Fire investigators said PG&E and its subcontractors "failed to identify" pines that were exposed to sun and in the path of power lines during an inspection in 2014 and 2015.

"Failing to identify the potential hazard of leaving weaker, inherently unstable trees on the edge of the stand, without conducting maintenance on them, ultimately led to the failure of the Gray pine which contacted the power line operated by PG&E and ignited a wildland fire," incident investigator Gianni Muschetto wrote in the report.

PG&E said it is reviewing the report and has cooperated with Cal Fire during the investigation.

"We are committed to doing the right thing for our customers and will respond in the normal legal process," the utility company said in a statement. "We are going to continue supporting our customers and working with our first responder partners and the State of California to improve fire safety and fire response during this historic drought."

Flames swept through the tiny mining town of 1,600 people last fall, leveling dozens of homes.

The fast-moving blaze spread into Calaveras County and lasted for 22 days. Nearly 5,000 firefighters tackled massive flames until the wildfire was finally contained Oct. 1.

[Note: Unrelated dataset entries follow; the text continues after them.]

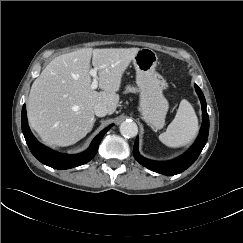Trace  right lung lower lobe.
I'll return each instance as SVG.
<instances>
[{
  "mask_svg": "<svg viewBox=\"0 0 243 243\" xmlns=\"http://www.w3.org/2000/svg\"><path fill=\"white\" fill-rule=\"evenodd\" d=\"M21 119L22 131L30 151L41 163L50 166L54 169H69L89 162L96 155L99 143L103 138L104 134L112 126L109 125L103 131H101L94 138L90 147L85 152L77 155H66L52 151L51 149L45 147L35 139L28 126L25 106H23L22 109Z\"/></svg>",
  "mask_w": 243,
  "mask_h": 243,
  "instance_id": "1",
  "label": "right lung lower lobe"
}]
</instances>
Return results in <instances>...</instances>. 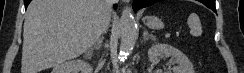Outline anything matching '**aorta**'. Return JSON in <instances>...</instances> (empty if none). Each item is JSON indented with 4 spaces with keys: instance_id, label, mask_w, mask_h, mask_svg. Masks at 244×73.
<instances>
[{
    "instance_id": "obj_1",
    "label": "aorta",
    "mask_w": 244,
    "mask_h": 73,
    "mask_svg": "<svg viewBox=\"0 0 244 73\" xmlns=\"http://www.w3.org/2000/svg\"><path fill=\"white\" fill-rule=\"evenodd\" d=\"M136 39V21L130 7H125L121 15L120 58L124 59L131 52Z\"/></svg>"
}]
</instances>
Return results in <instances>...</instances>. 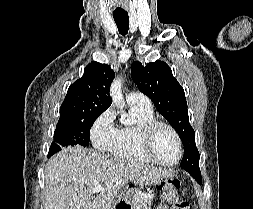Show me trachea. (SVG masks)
<instances>
[{"label":"trachea","instance_id":"trachea-1","mask_svg":"<svg viewBox=\"0 0 253 209\" xmlns=\"http://www.w3.org/2000/svg\"><path fill=\"white\" fill-rule=\"evenodd\" d=\"M117 25L118 31L121 35L125 36L129 29V17L128 15H116L113 16Z\"/></svg>","mask_w":253,"mask_h":209}]
</instances>
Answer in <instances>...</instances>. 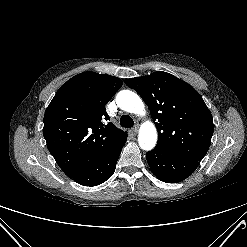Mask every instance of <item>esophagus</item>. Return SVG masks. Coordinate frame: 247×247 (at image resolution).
<instances>
[{
	"mask_svg": "<svg viewBox=\"0 0 247 247\" xmlns=\"http://www.w3.org/2000/svg\"><path fill=\"white\" fill-rule=\"evenodd\" d=\"M138 130H139V126H138V125H135V126L132 128V132L135 133V134L138 132Z\"/></svg>",
	"mask_w": 247,
	"mask_h": 247,
	"instance_id": "esophagus-1",
	"label": "esophagus"
}]
</instances>
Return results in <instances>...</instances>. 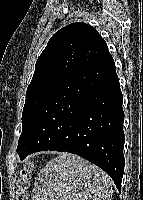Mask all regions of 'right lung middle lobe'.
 Masks as SVG:
<instances>
[{
	"label": "right lung middle lobe",
	"instance_id": "dd1d6c3e",
	"mask_svg": "<svg viewBox=\"0 0 143 200\" xmlns=\"http://www.w3.org/2000/svg\"><path fill=\"white\" fill-rule=\"evenodd\" d=\"M68 75L54 74L32 81L26 92V100L22 113V133L19 138V149L26 136L28 128L42 105L49 96L61 85Z\"/></svg>",
	"mask_w": 143,
	"mask_h": 200
}]
</instances>
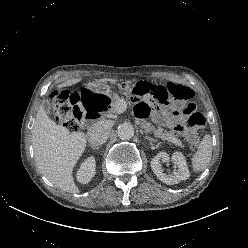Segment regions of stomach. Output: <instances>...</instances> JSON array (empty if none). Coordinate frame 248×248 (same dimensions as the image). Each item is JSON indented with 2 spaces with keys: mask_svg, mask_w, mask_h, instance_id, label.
<instances>
[{
  "mask_svg": "<svg viewBox=\"0 0 248 248\" xmlns=\"http://www.w3.org/2000/svg\"><path fill=\"white\" fill-rule=\"evenodd\" d=\"M108 88V80L102 76L94 77L91 83H82L78 89L82 106L95 114L107 113L111 107Z\"/></svg>",
  "mask_w": 248,
  "mask_h": 248,
  "instance_id": "1",
  "label": "stomach"
}]
</instances>
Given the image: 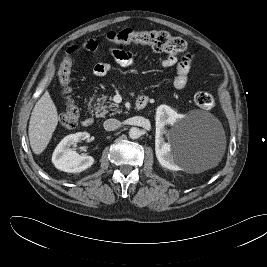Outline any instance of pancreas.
Masks as SVG:
<instances>
[{
    "label": "pancreas",
    "instance_id": "cf45deb5",
    "mask_svg": "<svg viewBox=\"0 0 267 267\" xmlns=\"http://www.w3.org/2000/svg\"><path fill=\"white\" fill-rule=\"evenodd\" d=\"M106 95H103L101 98H97V103L94 104V110H95V116L96 117H105L108 113L112 112L110 115H114L116 113H119L118 105L115 103H111L110 105H107ZM93 112V110H92Z\"/></svg>",
    "mask_w": 267,
    "mask_h": 267
}]
</instances>
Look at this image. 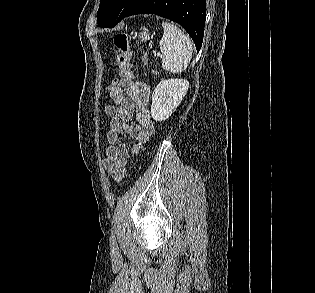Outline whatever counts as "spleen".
Wrapping results in <instances>:
<instances>
[{"label":"spleen","instance_id":"spleen-1","mask_svg":"<svg viewBox=\"0 0 315 293\" xmlns=\"http://www.w3.org/2000/svg\"><path fill=\"white\" fill-rule=\"evenodd\" d=\"M164 30L159 47L162 52V68L171 73L184 71L192 58L193 44L191 39L177 26L162 22Z\"/></svg>","mask_w":315,"mask_h":293}]
</instances>
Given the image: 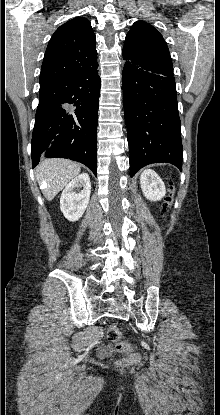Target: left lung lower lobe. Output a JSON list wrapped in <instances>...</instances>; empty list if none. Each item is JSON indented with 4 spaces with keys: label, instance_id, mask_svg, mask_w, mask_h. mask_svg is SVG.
I'll use <instances>...</instances> for the list:
<instances>
[{
    "label": "left lung lower lobe",
    "instance_id": "left-lung-lower-lobe-1",
    "mask_svg": "<svg viewBox=\"0 0 220 415\" xmlns=\"http://www.w3.org/2000/svg\"><path fill=\"white\" fill-rule=\"evenodd\" d=\"M173 71L126 62L122 72L130 175L166 162L182 170L183 149Z\"/></svg>",
    "mask_w": 220,
    "mask_h": 415
}]
</instances>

The 70,868-acre fire is the seventh most destructive blaze in California's history, according to Cal Fire.

The Calaveras County Board of Supervisors announced Thursday that it would pursue legal avenues to seek compensation from PG&E as well as investigation from the California Public Utilities Commission. County officials estimate the wildfire caused more than $1 billion in damage.

"Some residents have left our community and are not rebuilding because of the fire," county Supervisor Cliff Edson said in a statement. "It has not only changed their lives forever, it has changed our community forever."